All About Composting At Home


Say it again?

I have wanted to have a compost bin for SO LONG let me tell you. I made one in my classroom last year (our science kit contained a pack of live, red wrigglers) but then it got soaked and drowned out at my apartment in Newport. Too many holes.. too much rain. It smelled- bad.

So, now I’m trying again, and this time I’ve got the right stuff for the job. First, a small plastic container to keep on my kitchen counter. Second, a Home Depot bucket for quick, weekly collection on our back deck. Third, a real, honest to goodness composter for a location farther from the house because WE DON’T WANT ANY RODENTS HERE!

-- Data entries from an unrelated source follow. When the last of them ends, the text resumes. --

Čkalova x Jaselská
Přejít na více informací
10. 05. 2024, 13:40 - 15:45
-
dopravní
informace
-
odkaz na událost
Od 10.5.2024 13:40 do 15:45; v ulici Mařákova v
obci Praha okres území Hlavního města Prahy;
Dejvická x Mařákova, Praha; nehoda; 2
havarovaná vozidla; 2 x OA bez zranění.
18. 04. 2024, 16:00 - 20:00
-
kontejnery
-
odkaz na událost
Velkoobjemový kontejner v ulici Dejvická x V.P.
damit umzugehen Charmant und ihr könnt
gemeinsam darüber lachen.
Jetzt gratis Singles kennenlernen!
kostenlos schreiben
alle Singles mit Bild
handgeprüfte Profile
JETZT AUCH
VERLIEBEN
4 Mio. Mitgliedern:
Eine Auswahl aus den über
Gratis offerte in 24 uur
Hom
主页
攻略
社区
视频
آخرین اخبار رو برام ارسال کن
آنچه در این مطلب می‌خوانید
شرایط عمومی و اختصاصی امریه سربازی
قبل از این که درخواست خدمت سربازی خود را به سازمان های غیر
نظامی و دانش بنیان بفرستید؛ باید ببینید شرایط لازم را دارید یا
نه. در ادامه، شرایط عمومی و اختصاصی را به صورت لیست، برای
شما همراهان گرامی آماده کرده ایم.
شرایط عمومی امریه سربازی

I did a lot of research about the perfect compost bin and landed on the fact that really- there isn’t one. Everything ends up being about the same price whether you buy one or build one. Rotating vs. non-rotating? Eh, it’s all preference. They all work! It just comes down to you and your efforts to remember to collect your food scraps. Heck, my mom just has a pile in the backyard where she dumps stuff. Doesn’t turn it, doesn’t bury it, and guess what- I used the GREAT composted soil underneath the whole thing in my garden last year.

When it comes down to it, composting simply requires a little effort and commitment. There are some rules to follow to make yours better, but any action is making a difference and benefitting our planet. That’s what we’re doing here: giving back to the Earth.

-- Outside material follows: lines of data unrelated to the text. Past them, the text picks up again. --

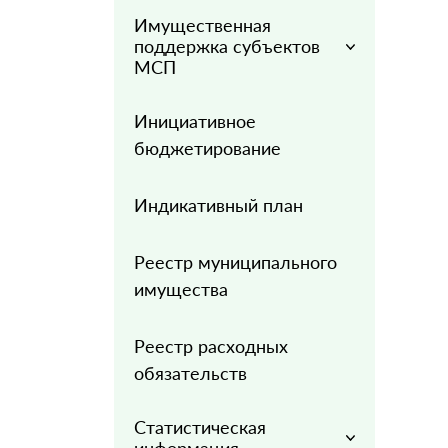
Имущественная
поддержка субъектов
МСП
Инициативное
бюджетирование
Индикативный план
Реестр муниципального
имущества
Реестр расходных
обязательств
Статистическая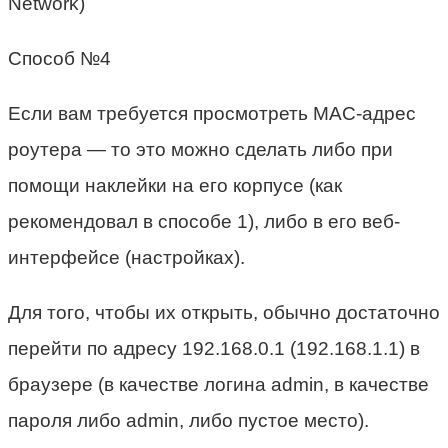
Network)
Способ №4
Если вам требуется просмотреть MAC-адрес
роутера — то это можно сделать либо при
помощи наклейки на его корпусе (как
рекомендовал в способе 1), либо в его веб-
интерфейсе (настройках).
Для того, чтобы их открыть, обычно достаточно
перейти по адресу 192.168.0.1 (192.168.1.1) в
браузере (в качестве логина admin, в качестве
пароля либо admin, либо пустое место).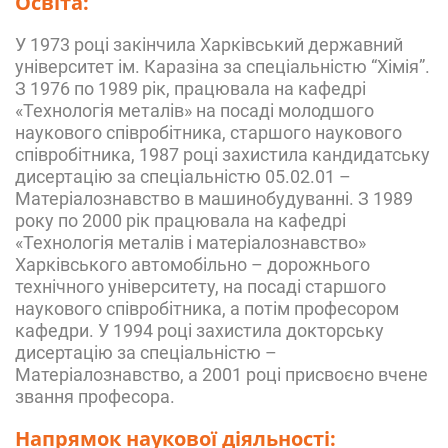
Освіта:
У 1973 році закінчила Харківський державний
університет ім. Каразіна за спеціальністю “Хімія”.
З 1976 по 1989 рік, працювала на кафедрі
«Технологія металів» на посаді молодшого
наукового співробітника, старшого наукового
співробітника, 1987 році захистила кандидатську
дисертацію за спеціальністю 05.02.01 –
Матеріалознавство в машинобудуванні. З 1989
року по 2000 рік працювала на кафедрі
«Технологія металів і матеріалознавство»
Харківського автомобільно – дорожнього
технічного університету, на посаді старшого
наукового співробітника, а потім професором
кафедри. У 1994 році захистила докторську
дисертацію за спеціальністю –
Матеріалознавство, а 2001 році присвоєно вчене
звання професора.
Напрямок наукової діяльності:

Rule #1: Stick to a 2:1 or 3:1 ratio of brown:green composting material.

I learned this rule for the first time last year, when the Rhode Island Resource Recovery Center came to my classroom for a composting presentation. You need a 2:1 or 3:1 ratio of brown to green materials in your compost. If you have the wrong ratio, your compost will smell! If you need a simple visualization, imagine this. If you collect one zip lock bag of green materials, you need to combine that with two or three zip lock bags of brown materials in your compost.

Brown Materials: dead leaves, cardboard, paper towels, hair from your hairbrush, newspaper, grass clippings

Green Materials; fruit and vegetable scraps, tea bags, coffee grounds, weeds, egg shells, animal manure (vegetarians only!)

Rule #2: Apply heat!

Organic materials break down faster when heat is involved in the process! Most of the time, this simply means placing your compost bin somewhere where it can get a lot of sunlight. If you apply heat, your materials break down and your compost becomes compost in weeks rather than months.

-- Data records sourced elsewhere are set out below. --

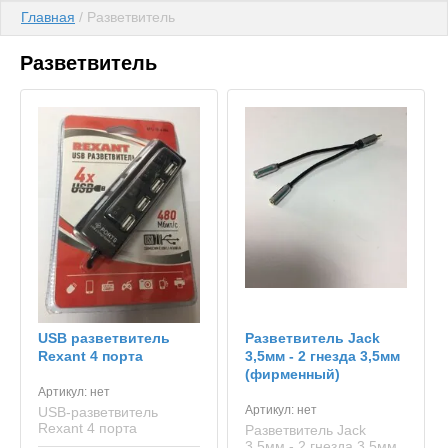
Главная
 / Разветвитель
Разветвитель
USB разветвитель
Разветвитель Jack
Rexant 4 порта
3,5мм - 2 гнезда 3,5мм
(фирменный)
Артикул:
нет
Артикул:
нет
USB-разветвитель
Rexant 4 порта
Разветвитель Jack
3,5мм - 2 гнезда 3,5мм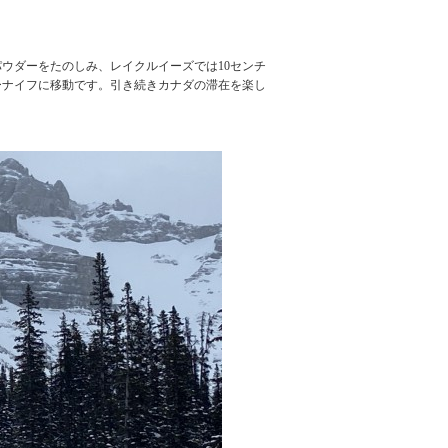
パウダーをたのしみ、レイクルイーズでは10センチ
ーナイフに移動です。引き続きカナダの滞在を楽し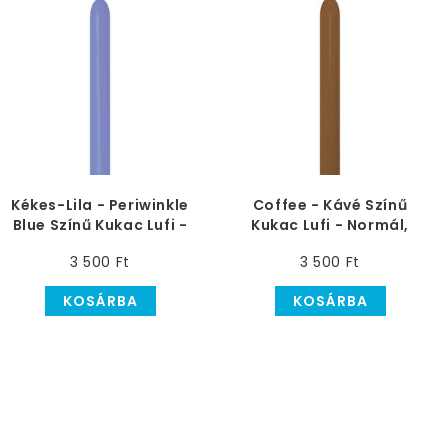
Kékes-Lila - Periwinkle
Coffee - Kávé Színű
Blue Színű Kukac Lufi -
Kukac Lufi - Normál,
Normál, 50 db
50 db
3 500 Ft
3 500 Ft
KOSÁRBA
KOSÁRBA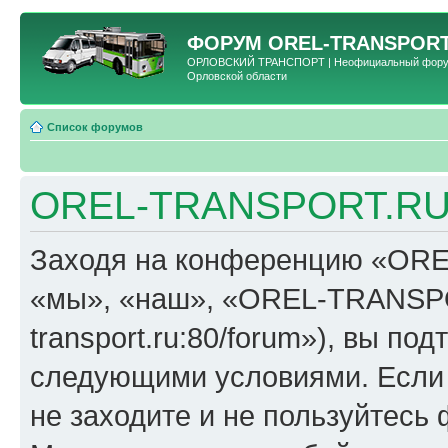
ФОРУМ
OREL-TRANSPORT
ОРЛОВСКИЙ ТРАНСПОРТ | Неофициальный форум 
Орловской области
Список форумов
OREL-TRANSPORT.RU 
Заходя на конференцию «OR
«мы», «наш», «OREL-TRANSPORT
transport.ru:80/forum»), вы по
следующими условиями. Если 
не заходите и не пользуйте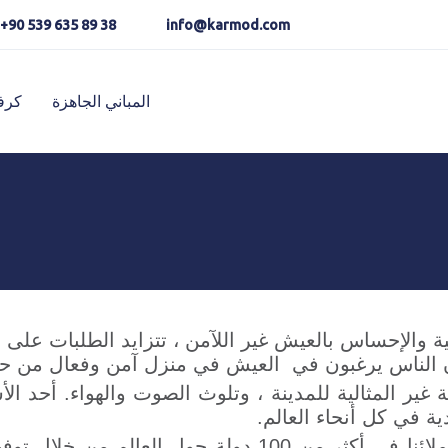
Karmod العربية
Karmod Pусский
+90 539 635 89 38
info@karmod.com
Karmod Україна
Karmod ایران
المباني الجاهزة
كرف
Karmod Ελλάδα
Karmod العربية
Karmod Romania
Karmod España
Karmod ישראל
Karmod Россия
s
Karmod Shqipëri
Karmod Հայաստան
Karmod Canada
Karmod Norge
ية والإحساس بالعيش غير اللآمن ، تتزايد الطلبات على ا
 الناس يرغبون في العيش في منزل آمن وفعال من حي
ية غير المثالية للمدينة ، وتلوث الصوت والهواء. أحد ا
ة في كل أنحاء العالم.
نعيش اليوم فخر الثقة التي اكتسبناها من عملائنا في أكثر 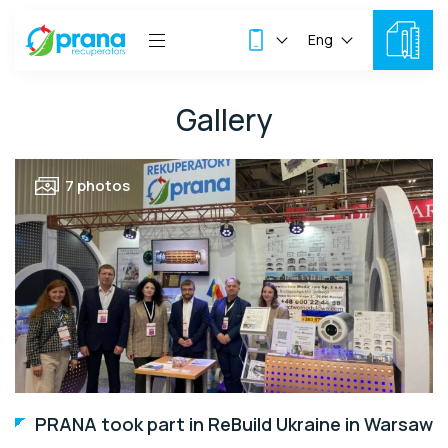
Eng
Gallery
7 photos
PRANA took part in ReBuild Ukraine in Warsaw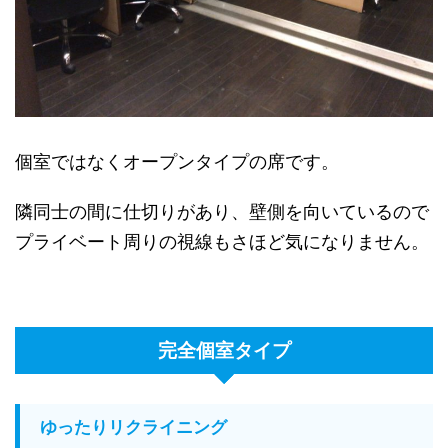
個室ではなくオープンタイプの席です。
隣同士の間に仕切りがあり、壁側を向いているので
プライベート周りの視線もさほど気になりません。
完全個室タイプ
ゆったりリクライニング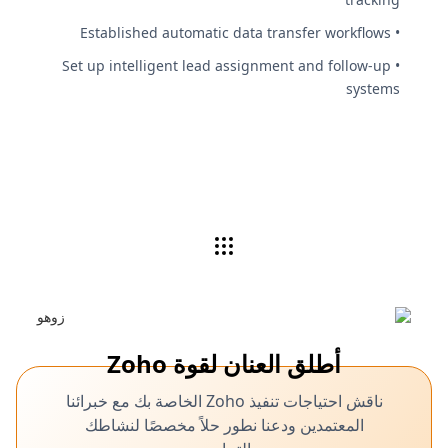
• Established automatic data transfer workflows
• Set up intelligent lead assignment and follow-up
systems
أطلق العنان لقوة Zoho
ناقش احتياجات تنفيذ Zoho الخاصة بك مع خبرائنا
المعتمدين ودعنا نطور حلاً مخصصًا لنشاطك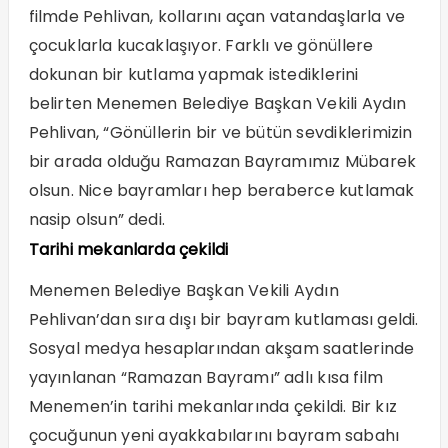
filmde Pehlivan, kollarını açan vatandaşlarla ve
çocuklarla kucaklaşıyor. Farklı ve gönüllere
dokunan bir kutlama yapmak istediklerini
belirten Menemen Belediye Başkan Vekili Aydın
Pehlivan, “Gönüllerin bir ve bütün sevdiklerimizin
bir arada olduğu Ramazan Bayramımız Mübarek
olsun. Nice bayramları hep beraberce kutlamak
nasip olsun” dedi.
Tarihi mekanlarda çekildi
Menemen Belediye Başkan Vekili Aydın
Pehlivan’dan sıra dışı bir bayram kutlaması geldi.
Sosyal medya hesaplarından akşam saatlerinde
yayınlanan “Ramazan Bayramı” adlı kısa film
Menemen’in tarihi mekanlarında çekildi. Bir kız
çocuğunun yeni ayakkabılarını bayram sabahı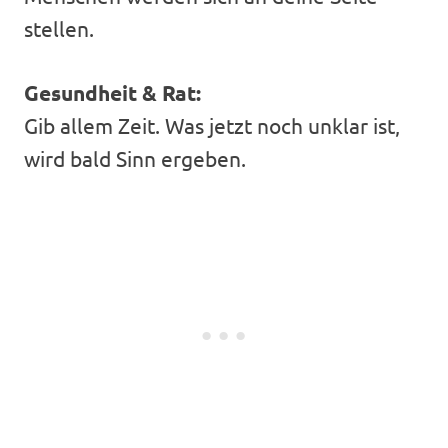
stellen.
Gesundheit & Rat:
Gib allem Zeit. Was jetzt noch unklar ist,
wird bald Sinn ergeben.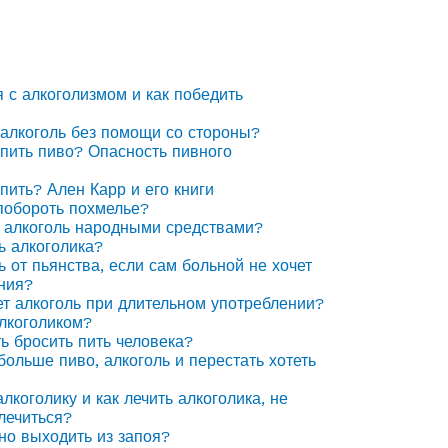
я с алкоголизмом и как победить
 алкоголь без помощи со стороны?
 пить пиво? Опасность пивного
 пить? Ален Карр и его книги
побороть похмелье?
 алкоголь народными средствами?
ь алкоголика?
ь от пьянства, если сам больной не хочет
ния?
ет алкоголь при длительном употреблении?
алкоголиком?
ть бросить пить человека?
 больше пиво, алкоголь и перестать хотеть
лкоголику и как лечить алкоголика, не
лечиться?
но выходить из запоя?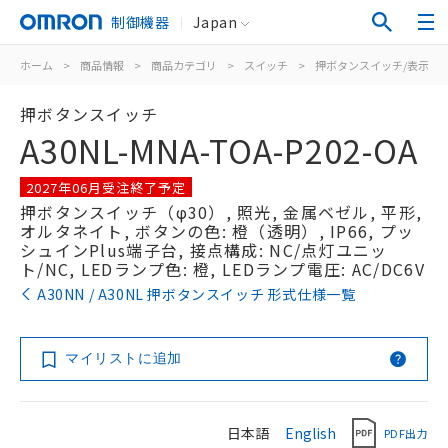
制御機器
Japan
ホーム
>
商品情報
>
商品カテゴリ
>
スイッチ
>
押ボタンスイッチ/表示灯
押ボタンスイッチ
A30NL-MNA-TOA-P202-OA
2027年06月受注終了予定
押ボタンスイッチ（φ30）, 照光, 金属ベゼル, 平形,
オルタネイト, ボタンの色: 橙（透明）, IP66, プッ
シュインPlus端子台, 接点構成: NC/点灯ユニッ
ト/NC, LEDランプ色: 橙, LEDランプ電圧: AC/DC6V
A30NN / A30NL 押ボタンスイッチ 形式仕様一覧
マイリストに追加
日本語
English
PDF出力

Rule #3: Your compost should be as wet as a rung-out sponge.

Moisture is another big part of the composting process. Again, water helps break down the materials you’ve combined and a process that might seem to take a while, speeds way up.

Rule #4: Avoid animal products & grease.

Animal products and grease breed bacteria. Sometimes, in industrial compost, this isn’t an issue because the compost gets really, really hot. However, in your backyard, especially if you plan to use your composted soul in a garden, it’s best to steer clear of animal products- just in case. This includes grease from meats and animal manure from animals that eat meat (again, bacteria growth!)

Rule #5: If using worms, avoid citrus fruits.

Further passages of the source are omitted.